Primeira Unidade de Vida Apoiada nasce em Tábua

Folha do Centro - Primeira Unidade de Vida Apoiada nasce em Tábua

Centro Social e Paroquial de Midões e Fundação Octávio Maria de Oliveira dão as mãos para por em funcionamento resposta pioneira no concelho.

A Fundação Octávio Maria de Oliveira e o Centro Social e Paroquial de Midões assinaram um protocolo para a criação de uma nova valência social no concelho de Tábua, mais concretamente na freguesia de Vila Nova de Oliveirinha, onde se preparam para abrir uma valência social completamente inovadora. Trata-se de uma Unidade de Vida Apoiada e tem como principais destinatários utentes com doenças do foro psíquico e mental, que poderão frequentar a instituição em regime de lar ou apenas o fórum de atividades ocupacionais, construído no “meio” dos mais de quatro hectares da quinta, propriedade da Fundação.

Além de vir preencher uma lacuna no concelho de Tábua em termos de resposta a este tipo de população, esta foi a forma encontrada pela Fundação de Vila Nova de Oliveirinha de rentabilizar o investimento feito há quatro anos na construção de dois módulos para acolher a valência de ATL para os mais novos da freguesia.

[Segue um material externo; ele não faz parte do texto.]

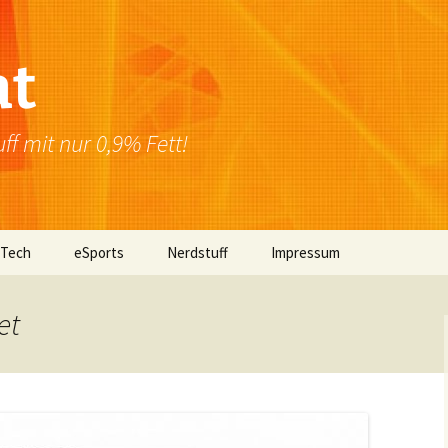
at
f mit nur 0,9% Fett!
 Tech
eSports
Nerdstuff
Impressum
Windows
Newsletter
Datenschutzerklärung
et
Mac OS
Linux
Browser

Na altura, a “resistência” de algumas IPSS’s locais fez com que o projeto nunca tivesse andado para a frente, até que surgiu a oportunidade de avançar agora com uma nova resposta, através do Centro Social e Paroquial de Midões que “já tinha muitos clientes com estas necessidades”, nomeadamente doentes do foro psíquico que “não têm o apoio adequado”.

“A nossa base são os utentes que temos no Centro de Dia de Midões e que precisam de uma resposta diferente ”, explica o diretor daquela IPSS, padre João Lourenço, esperando que esta UVA tenha agora “o apoio prometido da Segurança Social”. “Esta alteração tem que ver, por um lado, com as novas necessidades sentidas no concelho, mas também pela necessidade sentida pela Fundação de dar uma nova utilização a este espaço”, refere o administrador da FOMO, Luís Caeiro, que quatro anos depois de ver recusada a abertura de um espaço para acolher crianças, se congratula com a recuperação das instalações para fins sociais, designadamente para pessoas com problemas mentais. (leia mais na edição impressa)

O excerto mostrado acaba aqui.